The Climate Damages Grand Bargain is a three-part economic mechanism for funding climate adaptation in low- and middle-income countries without relying on voluntary aid pledges. It begins by quantifying the moral debt: every ton of carbon emitted by rich countries causes deaths abroad, and using a benchmark Value of a Statistical Life (Mexico's $2M figure), the OECD's annual emissions inflict roughly $1.7 trillion of damages on poor countries each year. Once the harm is priced, the framework rejects the COP-style negotiation cycle of 'buzzwords and hairy schemes' and instead targets two existing, politically feasible revenue sources: a ~3% annual wealth tax on the 3,000 richest individuals (≈$400B) and lifting the global minimum corporate tax from 15% to 21% (≈$300B). Critically, the design exploits the 2021 OECD multilateral tax treaty's enforcement architecture: participating countries can tax non-participants' companies on local sales, so unanimous agreement is not required. The third leg solves the deployment problem. Rather than routing money through international institutions or recipient governments — both of which erode trust — funds are sent directly to citizens via mobile-money rails, validated by 100+ RCTs showing cash transfers raise consumption, smooth drought/flood shocks, and finance productive assets like solar panels. In exchange for entitlement to damages, recipient countries commit to forceful climate action, including carbon pricing. The bargain converts climate finance from charity into a rights-based, enforceable, and trust-rebuilding system.

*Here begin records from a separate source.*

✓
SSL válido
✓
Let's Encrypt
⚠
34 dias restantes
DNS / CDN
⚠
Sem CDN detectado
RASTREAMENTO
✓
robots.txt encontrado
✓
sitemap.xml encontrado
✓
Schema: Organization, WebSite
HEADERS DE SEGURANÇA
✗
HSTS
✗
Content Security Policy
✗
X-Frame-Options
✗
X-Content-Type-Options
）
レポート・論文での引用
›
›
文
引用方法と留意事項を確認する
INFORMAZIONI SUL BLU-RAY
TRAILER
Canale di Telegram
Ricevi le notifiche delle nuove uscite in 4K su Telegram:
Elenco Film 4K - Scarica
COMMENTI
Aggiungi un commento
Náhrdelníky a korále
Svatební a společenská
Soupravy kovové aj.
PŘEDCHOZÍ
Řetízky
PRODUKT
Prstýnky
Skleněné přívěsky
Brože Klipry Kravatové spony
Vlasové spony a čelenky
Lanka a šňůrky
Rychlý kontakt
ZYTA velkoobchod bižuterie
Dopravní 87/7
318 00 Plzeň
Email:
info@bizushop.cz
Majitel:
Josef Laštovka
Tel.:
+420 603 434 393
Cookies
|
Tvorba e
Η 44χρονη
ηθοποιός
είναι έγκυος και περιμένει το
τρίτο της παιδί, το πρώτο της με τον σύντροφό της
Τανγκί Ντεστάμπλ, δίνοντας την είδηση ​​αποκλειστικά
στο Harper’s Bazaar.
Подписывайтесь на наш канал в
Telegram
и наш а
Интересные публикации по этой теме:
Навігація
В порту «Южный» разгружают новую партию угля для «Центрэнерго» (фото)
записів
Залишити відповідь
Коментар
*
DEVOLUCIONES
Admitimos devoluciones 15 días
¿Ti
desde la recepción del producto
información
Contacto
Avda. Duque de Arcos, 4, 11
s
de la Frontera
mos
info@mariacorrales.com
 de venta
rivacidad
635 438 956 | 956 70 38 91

- Price the harm in dollars: use a Value of a Statistical Life to convert climate deaths into a quantified, negotiable damages figure that anchors every other decision.
- Take the money where it is: the richest individuals and multinationals pay proportionately less tax than ordinary workers, so closing that gap funds the bill without 'new' money.

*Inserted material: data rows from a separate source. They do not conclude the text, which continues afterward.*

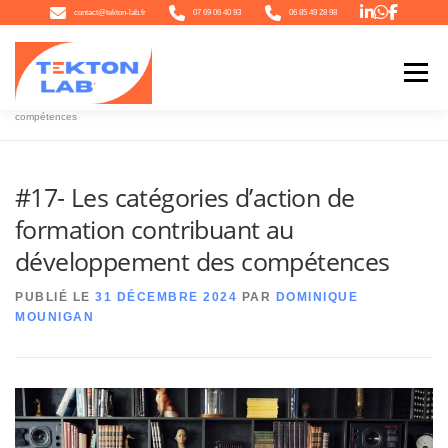
Aller
contact@tekton-lab.fr
07 69 06 40 93
06 85 49 28 98
au
contenu
Menu
Accueil
»
#17- Les catégories d’action de formation contribuant au développement des
compétences
QUI SOMMES-NOUS
NOTRE ÉCOSYSTÈME
NOTRE OFFRE
#17- Les catégories d’action de
formation contribuant au
L’ACTU
CONTACT
développement des compétences
PUBLIÉ LE
31 DÉCEMBRE 2024
PAR
DOMINIQUE
MOUNIGAN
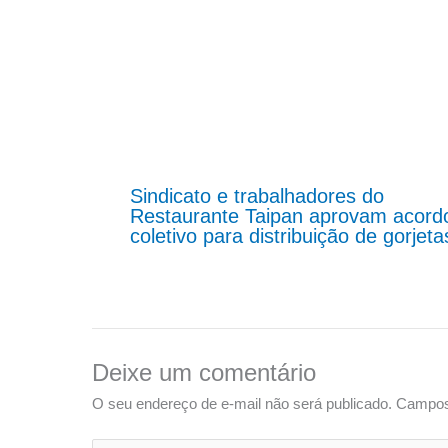
Sindicato e trabalhadores do
Restaurante Taipan aprovam acord
coletivo para distribuição de gorjeta
Deixe um comentário
O seu endereço de e-mail não será publicado.
Campos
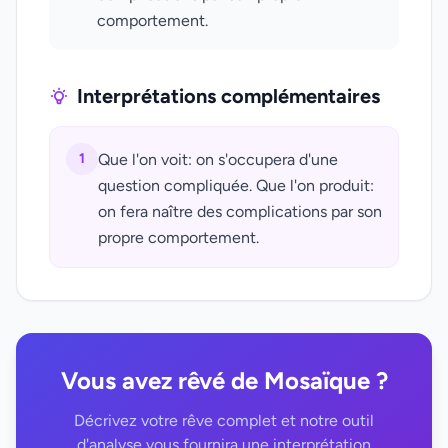
comportement.
Interprétations complémentaires
1
Que l'on voit: on s'occupera d'une
question compliquée. Que l'on produit:
on fera naître des complications par son
propre comportement.
Vous avez rêvé de Mosaïque ?
Décrivez votre rêve complet et notre outil
d'analyse vous fournira une interprétation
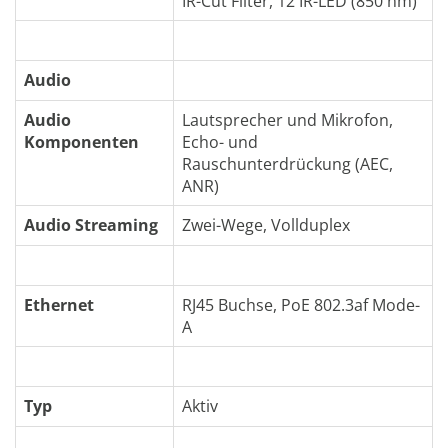
IR-Cut Filter, 12 IR-LED (850 nm)
Audio
Audio
Lautsprecher und Mikrofon,
Komponenten
Echo- und
Rauschunterdrückung (AEC,
ANR)
Audio Streaming
Zwei-Wege, Vollduplex
Ethernet
RJ45 Buchse, PoE 802.3af Mode-
A
Typ
Aktiv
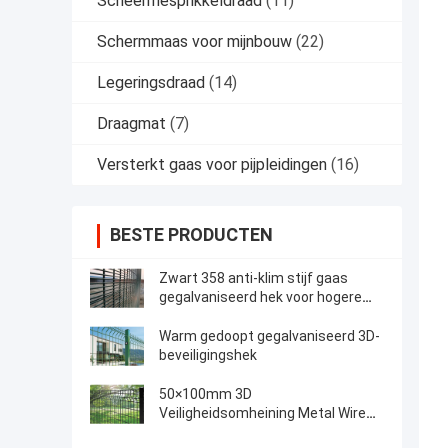
Scheermesprikkeldraad
(11)
Schermmaas voor mijnbouw
(22)
Legeringsdraad
(14)
Draagmat
(7)
Versterkt gaas voor pijpleidingen
(16)
BESTE PRODUCTEN
Zwart 358 anti-klim stijf gaas
gegalvaniseerd hek voor hogere
sterkte
Warm gedoopt gegalvaniseerd 3D-
beveiligingshek
50×100mm 3D
Veiligheidsomheining Metal Wire
Fence 5mm met Vierkante Post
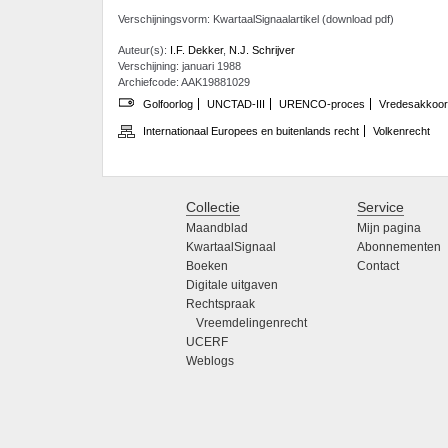
Verschijningsvorm: KwartaalSignaalartikel (download pdf)
Auteur(s):
I.F. Dekker
,
N.J. Schrijver
Verschijning: januari 1988
Archiefcode: AAK19881029
Golfoorlog
UNCTAD-III
URENCO-proces
Vredesakkoor
Internationaal Europees en buitenlands recht
Volkenrecht
Collectie
Service
Maandblad
Mijn pagina
KwartaalSignaal
Abonnementen
Boeken
Contact
Digitale uitgaven
Rechtspraak
Vreemdelingenrecht
UCERF
Weblogs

- Design for non-unanimity: copy the OECD minimum-tax mechanism so participating countries can tax holdouts' sales and revenues, removing the unanimous-consent veto.
- Bypass institutional capture: route funds directly to citizens via mobile-money infrastructure rather than through international agencies or recipient governments.
- Make it conditional and reciprocal: damages flow as a right, but recipient countries commit to forceful climate action, turning redistribution into a mitigation lever.
Developed by Nobel laureate economist Esther Duflo, building on her work with the Abdul Latif Jameel Poverty Action Lab (J-PAL) and decades of randomized controlled trials on cash transfers in low-income countries. Presented at TED in Africa, the framework synthesizes climate-damage valuation methods, the 2021 OECD/G20 global minimum corporate tax precedent, and Brazil's 2024 G20 push for billionaire taxation, arguing that the technical and political infrastructure already exists.